The first research focus assesses the efficacy of NCO methods in designing multi-target rendezvous trajectories for ADR missions. An Attention-based routing policy, comprising a Graph Attention Network and a Pointer Network, was developed and trained using Reinforcement Learning (RL) algorithms, including REINFORCE, Advantage Actor-Critic (A2C), and Proximal Policy Optimization (PPO). Through hyperparameter analysis utilizing ANOVA, embedding dimension and the number of encoder layers were identified as critical factors influencing model performance. The trained policy was evaluated on scenarios involving 10, 30, and 50 transfers based on the Iridium 33 debris cloud. In missions with 10 transfers, the NCO policy achieved a mean optimality gap of 32%, outperforming the Dynamic RAAN Walk (DRW) heuristic in both mission cost and runtime. However, performance degraded in more complex scenarios with 30 and 50 transfers, indicating limited generalization beyond the training conditions. Grid search hyperparameter optimization revealed that while model performance improves with increased complexity, gains are marginal, and larger training datasets enhance convergence speed with only slight improvements in final performance. These findings demonstrate that NCO methods are effective for ADR missions with a limited number of targets but face scalability and generalization challenges in more complex scenarios.

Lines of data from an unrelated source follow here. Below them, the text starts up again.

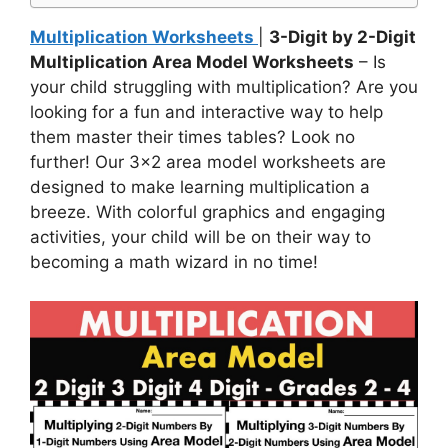
Multiplication Worksheets
|
3-Digit by 2-Digit
Multiplication Area Model Worksheets
– Is
your child struggling with multiplication? Are you
looking for a fun and interactive way to help
them master their times tables? Look no
further! Our 3×2 area model worksheets are
designed to make learning multiplication a
breeze. With colorful graphics and engaging
activities, your child will be on their way to
becoming a math wizard in no time!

The second research focus involves the design and optimization of multi-rendezvous trajectories for the UARX Space OSSIE mission using a modular framework that integrates Heuristic Combinatorial Optimization (HCO) with Sequential Convex Programming (SCP). This framework successfully determined optimal target sequences and generated near fuel-optimal trajectories for OSSIE, a translational and mass-dynamic payload delivery platform.
An Attention-based routing policy trained with RL was integrated into the combinatorial optimization process, enhancing the efficiency of mission planning. Applied to the OSSIE mission, the framework effectively explored the mission design space, optimizing 5000 mission scenarios and affirming the vehicle’s capability to fulfill advertised services. The modularity of the framework ensures adaptability to mission-specific constraints and facilitates future extensions, such as the incorporation of low-thrust propulsion profiles. Overall, this thesis confirms that NCO methods are applicable and effective for specific instances of space VRPs, particularly in optimizing ADR missions with a limited number of targets and in near-static mission scenarios where RAAN convergence is not required. The integration of verifiable trajectory optimization techniques with advanced routing policies presents a viable approach for efficient and adaptable mission planning. However, scalability and generalization remain challenges that necessitate further research. Recommendations include refining NCO model architectures to enhance scalability and generalization, exploring hybrid approaches that combine NCO with traditional heuristics, and developing automated machine learning frameworks to optimize model performance and robustness.
The project successfully achieved its primary objectives: developing and implementing heuristic and neural combinatorial optimization solvers for space VRPs, designing a modular trajectory optimization framework, and conducting comprehensive mission analyses for the OSSIE OTV. In doing so it has increased the mission design capabilities for space logistics missions at SENER Aerospace & Defence, as well as provided a strong foundation for future research and development aimed at addressing the increasing complexities of space operations.